### Data for analysis

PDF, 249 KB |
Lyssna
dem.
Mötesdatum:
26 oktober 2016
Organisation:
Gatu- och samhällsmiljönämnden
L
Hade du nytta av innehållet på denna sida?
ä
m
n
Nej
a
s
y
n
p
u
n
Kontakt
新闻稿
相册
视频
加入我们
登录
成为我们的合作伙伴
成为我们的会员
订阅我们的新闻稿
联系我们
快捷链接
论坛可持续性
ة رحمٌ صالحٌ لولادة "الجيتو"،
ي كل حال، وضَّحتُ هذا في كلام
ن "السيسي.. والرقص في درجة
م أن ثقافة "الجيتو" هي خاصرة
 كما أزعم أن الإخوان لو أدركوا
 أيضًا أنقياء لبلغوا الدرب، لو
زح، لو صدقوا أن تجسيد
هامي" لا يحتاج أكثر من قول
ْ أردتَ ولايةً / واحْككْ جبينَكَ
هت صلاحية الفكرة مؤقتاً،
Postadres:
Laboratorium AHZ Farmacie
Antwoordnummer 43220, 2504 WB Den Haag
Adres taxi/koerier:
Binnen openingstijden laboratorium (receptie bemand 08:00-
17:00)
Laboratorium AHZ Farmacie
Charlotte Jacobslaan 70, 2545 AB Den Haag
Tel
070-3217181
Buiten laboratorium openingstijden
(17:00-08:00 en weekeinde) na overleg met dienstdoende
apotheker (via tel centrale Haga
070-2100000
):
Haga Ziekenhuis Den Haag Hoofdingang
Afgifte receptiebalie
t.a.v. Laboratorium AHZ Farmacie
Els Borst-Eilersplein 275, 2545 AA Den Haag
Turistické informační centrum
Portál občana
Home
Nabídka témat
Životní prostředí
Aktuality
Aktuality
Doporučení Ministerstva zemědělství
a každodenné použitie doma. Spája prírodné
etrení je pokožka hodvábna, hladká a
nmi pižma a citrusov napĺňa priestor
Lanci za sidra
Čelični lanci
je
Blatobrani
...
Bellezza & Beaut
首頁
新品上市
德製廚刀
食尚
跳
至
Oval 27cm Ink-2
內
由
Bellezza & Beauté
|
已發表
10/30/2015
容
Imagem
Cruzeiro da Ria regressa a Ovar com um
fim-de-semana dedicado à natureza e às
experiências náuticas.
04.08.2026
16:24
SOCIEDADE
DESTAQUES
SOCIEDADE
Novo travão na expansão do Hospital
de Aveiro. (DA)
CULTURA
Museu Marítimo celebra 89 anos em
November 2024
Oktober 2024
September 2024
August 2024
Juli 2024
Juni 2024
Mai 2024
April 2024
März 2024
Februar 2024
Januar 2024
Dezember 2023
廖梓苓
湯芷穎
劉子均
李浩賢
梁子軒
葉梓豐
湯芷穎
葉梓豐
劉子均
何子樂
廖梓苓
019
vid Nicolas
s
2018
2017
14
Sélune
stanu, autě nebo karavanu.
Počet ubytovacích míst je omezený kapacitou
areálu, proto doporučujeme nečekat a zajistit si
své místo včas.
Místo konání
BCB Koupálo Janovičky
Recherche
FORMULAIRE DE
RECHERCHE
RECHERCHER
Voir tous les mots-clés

######

- [What this task involves]:
Could you return all the data above exactly as it appears?

- [Problem solution]:
PDF, 249 KB |
Lyssna
dem.
Mötesdatum:
26 oktober 2016
Organisation:
Gatu- och samhällsmiljönämnden
L
Hade du nytta av innehållet på denna sida?
ä
m
n
Nej
a
s
y
n
p
u
n
Kontakt
新闻稿
相册
视频
加入我们
登录
成为我们的合作伙伴
成为我们的会员
订阅我们的新闻稿
联系我们
快捷链接
论坛可持续性
ة رحمٌ صالحٌ لولادة "الجيتو"،
ي كل حال، وضَّحتُ هذا في كلام
ن "السيسي.. والرقص في درجة
م أن ثقافة "الجيتو" هي خاصرة
 كما أزعم أن الإخوان لو أدركوا
 أيضًا أنقياء لبلغوا الدرب، لو
زح، لو صدقوا أن تجسيد
هامي" لا يحتاج أكثر من قول
ْ أردتَ ولايةً / واحْككْ جبينَكَ
هت صلاحية الفكرة مؤقتاً،
Postadres:
Laboratorium AHZ Farmacie
Antwoordnummer 43220, 2504 WB Den Haag
Adres taxi/koerier:
Binnen openingstijden laboratorium (receptie bemand 08:00-
17:00)
Laboratorium AHZ Farmacie
Charlotte Jacobslaan 70, 2545 AB Den Haag
Tel
070-3217181
Buiten laboratorium openingstijden
(17:00-08:00 en weekeinde) na overleg met dienstdoende
apotheker (via tel centrale Haga
070-2100000
):
Haga Ziekenhuis Den Haag Hoofdingang
Afgifte receptiebalie
t.a.v. Laboratorium AHZ Farmacie
Els Borst-Eilersplein 275, 2545 AA Den Haag
Turistické informační centrum
Portál občana
Home
Nabídka témat
Životní prostředí
Aktuality
Aktuality
Doporučení Ministerstva zemědělství
a každodenné použitie doma. Spája prírodné
etrení je pokožka hodvábna, hladká a
nmi pižma a citrusov napĺňa priestor
Lanci za sidra
Čelični lanci
je
Blatobrani
...
Bellezza & Beaut
首頁
新品上市
德製廚刀
食尚
跳
至
Oval 27cm Ink-2
內
由
Bellezza & Beauté
|
已發表
10/30/2015
容
Imagem
Cruzeiro da Ria regressa a Ovar com um
fim-de-semana dedicado à natureza e às
experiências náuticas.
04.08.2026
16:24
SOCIEDADE
DESTAQUES
SOCIEDADE
Novo travão na expansão do Hospital
de Aveiro. (DA)
CULTURA
Museu Marítimo celebra 89 anos em
November 2024
Oktober 2024
September 2024
August 2024
Juli 2024
Juni 2024
Mai 2024
April 2024
März 2024
Februar 2024
Januar 2024
Dezember 2023
廖梓苓
湯芷穎
劉子均
李浩賢
梁子軒
葉梓豐
湯芷穎
葉梓豐
劉子均
何子樂
廖梓苓
019
vid Nicolas
s
2018
2017
14
Sélune
stanu, autě nebo karavanu.
Počet ubytovacích míst je omezený kapacitou
areálu, proto doporučujeme nečekat a zajistit si
své místo včas.
Místo konání
BCB Koupálo Janovičky
Recherche
FORMULAIRE DE
RECHERCHE
RECHERCHER
Voir tous les mots-clés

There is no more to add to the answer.